De todas formas, seguían los problemas. ¿Y si recalificaban la zona y aparecía otra oferta de compra?


Bueno, ya cruzaría ese puente cuando llegara a él.


Cocinar era su mayor preocupación. Cualquier hombre que trabajara lo duramente que lo hacía Pedro debía comer saludablemente.


Pero él tenía una esposa que apenas sabía freír un huevo.


De repente se le ocurrió que podía pedirle a Rosa que la enseñara. La llamó y Rosa se mostró encantada, así que a partir de entonces fue a su casa todos los días conduciendo el viejo coche de los abuelos de Pedro.


—Debes aburrirte mucho —le dijo Rosa un día mientras cocinaba—. Debes estar acostumbrada a una vida social muy activa y Pedro se pasa mucho tiempo trabajando fuera, dejándote sola en la granja. ¡Debes estar subiéndote por las paredes!


—No. Nunca.


Le encantaba estar en la granja… un sitio tan tranquilo, rodeada de flores. Y sólo pensar en Pedro evitaba que se aburriera. Pasar en sus brazos todas las noches merecía esas largas esperas.


—Además —añadió—, hay mucho que hacer.


Sobre todo lavar platos y la colada, pensó ella.


La señora Alfonso le había dicho que debería tirar gran parte de la vajilla, en que cada pieza era distinta.

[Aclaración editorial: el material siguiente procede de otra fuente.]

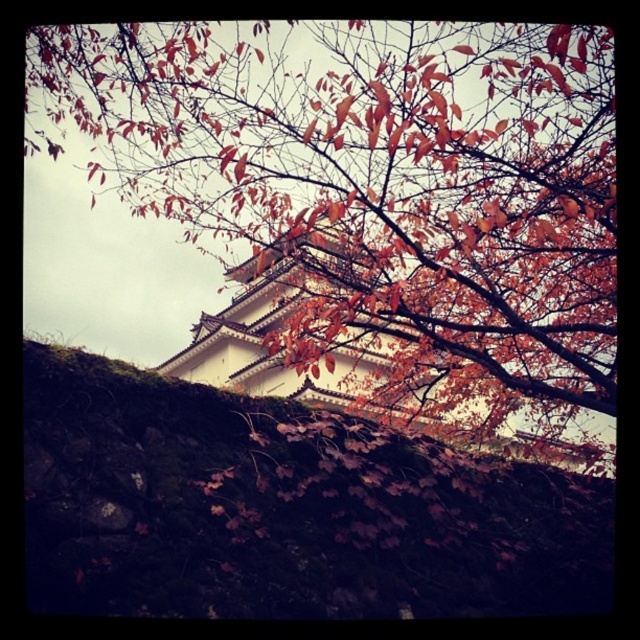 You are standing in front of the traditional Japanese building and notice the autumn leaves at upper center and the mossy stone wall at lower center. Which object is closer to you?

The autumn leaves at upper center are closer to you because they are positioned further to the viewer than the mossy stone wall at lower center.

Así que un día se había llevado a la abuela de Pedro a la granja e hicieron limpieza. Empaquetaron un montón de cosas para dárselas a las organizaciones de caridad y guardaron con cuidado los recuerdos y tesoros familiares.


Con eso, la vieja casa pareció ganar espacio, pero seguía igual de vieja.


Deseó hacer cambios en la casa, arreglar el cuarto de baño, las tuberías… todo.


Lo podía hacer con facilidad, sólo tenía que llamar a un contratista y que lo hiciera, pero una promesa era una promesa y no iba a utilizar su dinero, por mucho que le pareciera necesario.


Pedro estaba ahorrando dinero con gran esfuerzo por si llegaba el día en que alguien se hiciera cargo de la opción de compra de la granja y se tenían que mudar de allí y eso le rompía el corazón a Pau. Incluso dejó de ir a clase en verano. Deseó decirle que no tenía que hacerlo. Que cualquier cosa que él necesitara la tendría, que podría hacer lo que quisiera.


Casi se lo dijo. La granja podía ser suya y podía seguir yendo a sus clases.


Pero algo la contuvo. El entusiasmo de él en lo que estaba haciendo. Su sueño.


Su orgullo.


Así que ella también se dedicó a ahorrar todo lo que pudo en la compra diaria y, para eso tuvo que apoyarse en las mujeres de la familia Alfonso y, con ellas, compraba todas las ofertas que salían. Incluso nunca salía de la casa de Rosa sin una bolsa de verduras de la huerta de Leandro.